This is the documentation for Wazuh 3.11. Check out the docs for the latest version of Wazuh!

Wazuh Kibana plugin

Wazuh provides an automated way of building our Wazuh Kibana plugin packages.

To create a Wazuh Kibana plugin package follow these steps:

Requirements

  • Docker
  • Git

Download our wazuh-packages repository from GitHub and go to the wazuhapp directory.

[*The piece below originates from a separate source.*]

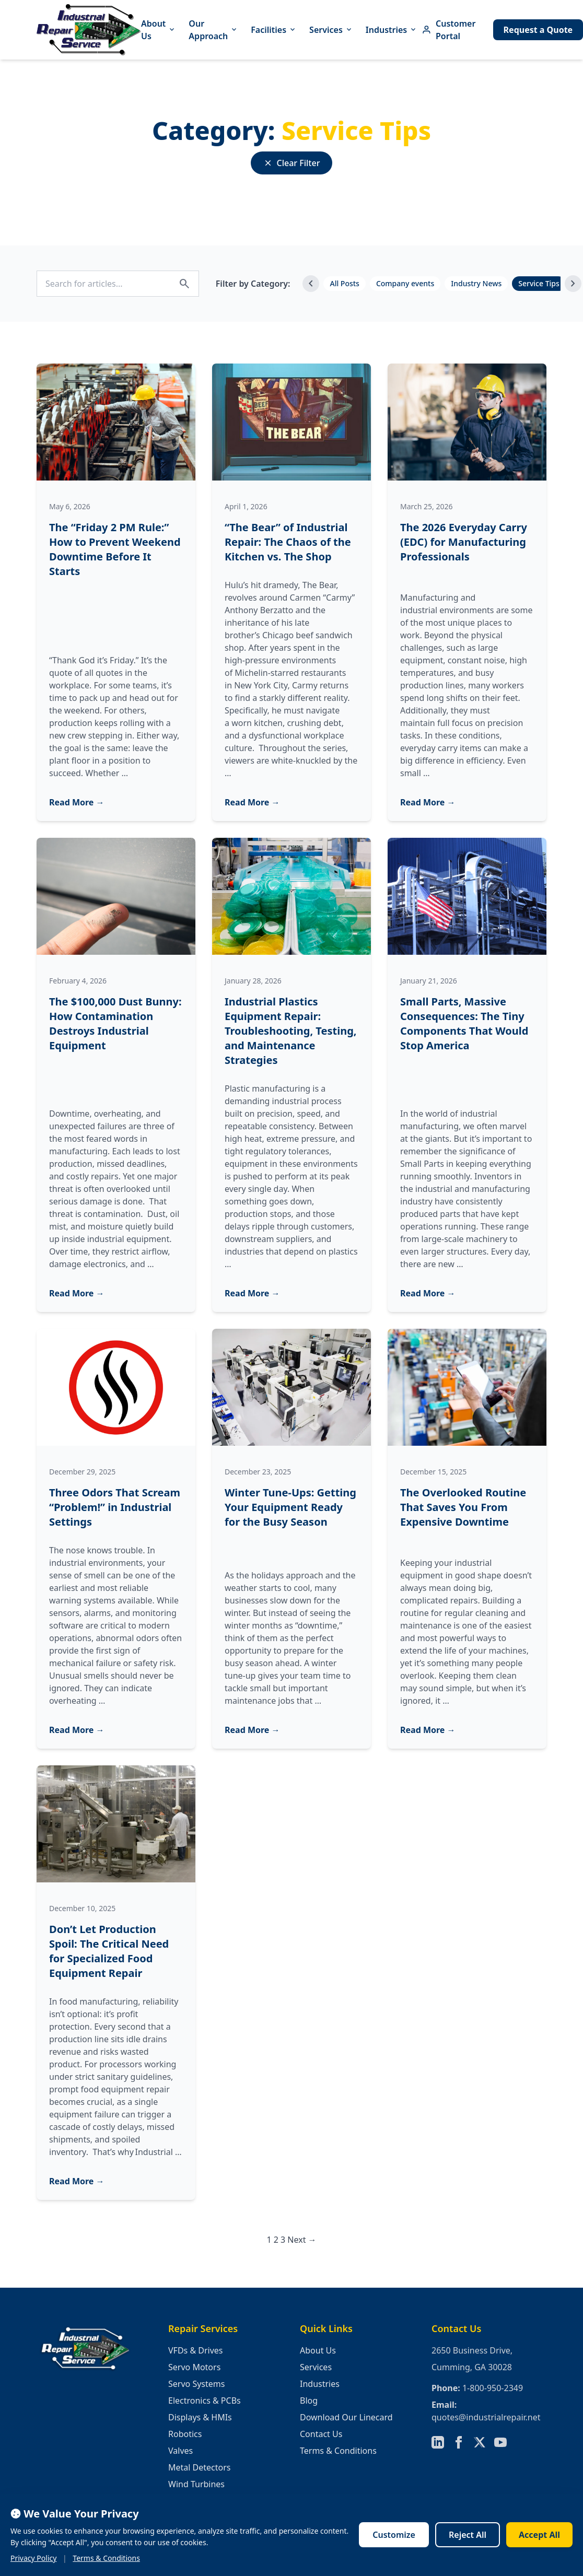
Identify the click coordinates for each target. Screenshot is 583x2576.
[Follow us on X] (479, 2442)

$ git clone https://github.com/wazuh/wazuh-packages && cd wazuh-packages/wazuhapp

Execute the generate_wazuh_app.sh script, with the different options you desire. This script will build a Docker image with all the necessary tools to create the Wazuh Kibana plugin package and run a container that will build it:

$ ./generate_wazuh_app.sh -h
Usage: ./generate_wazuh_app.sh [OPTIONS]

    -b, --branch <branch>     [Required] Select Git branch or tag e.g.v3.11.4-7.6.1
    -s, --store <path>        [Optional] Set the destination path of package, by defauly wazuhapp/output/
    -r, --revision <rev>      [Optional] Package revision that append to version e.g. x.x.x-rev
    -c, --checksum <path>     [Optional] Generate checksum
    -h, --help                Show this help.

Below, you will find some examples of how to build Wazuh Kibana plugin packages.

# ./generate_wazuh_app.sh -b v3.11.4-7.6.1 -s /wazuh-app -r 1

This will generate a Wazuh Kibana plugin package for Wazuh 3.11.4 and ELK 7.6.1 with revision 1 and store it in /wazuh-app.

# ./generate_wazuh_app.sh -b v3.11.4-7.6.1 -s /wazuh-app -r 1 -c

This will generate a Wazuh Kibana plugin package for Wazuh 3.11.4 and ELK 7.6.1 with revision 1, the sha512 checksum and store them in /wazuh-app .

Remember that the branch or tag for the script has to come from our wazuh-kibana-app repository.